▶ [WHAT THE EXERCISE ASKS] Repeat all of the records word for word, but skip any picture.
┌─ EXTRACTED RECORDS
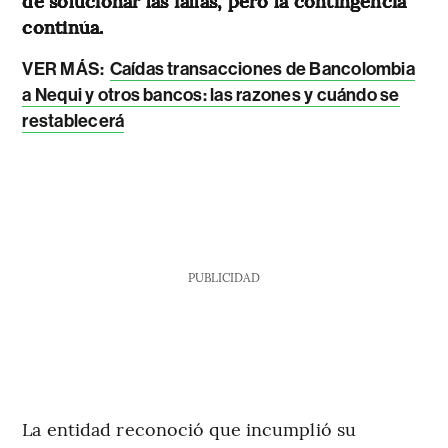
de solucionar las fallas, pero la contingencia
continúa.
VER MÁS:
Caídas transacciones de Bancolombia
a Nequi y otros bancos: las razones y cuándo se
restablecerá
PUBLICIDAD
La entidad reconoció que incumplió su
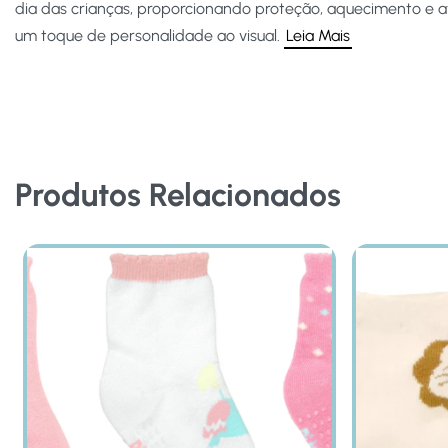
dia das crianças, proporcionando proteção, aquecimento e
um toque de personalidade ao visual.
Leia Mais
Produtos Relacionados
└─
▶ [ANSWER SPACE]
de solucionar las fallas, pero la contingencia
continúa.
VER MÁS:
Caídas transacciones de Bancolombia
a Nequi y otros bancos: las razones y cuándo se
restablecerá
PUBLICIDAD
La entidad reconoció que incumplió su
dia das crianças, proporcionando proteção, aquecimento e
um toque de personalidade ao visual.
Leia Mais
Produtos Relacionados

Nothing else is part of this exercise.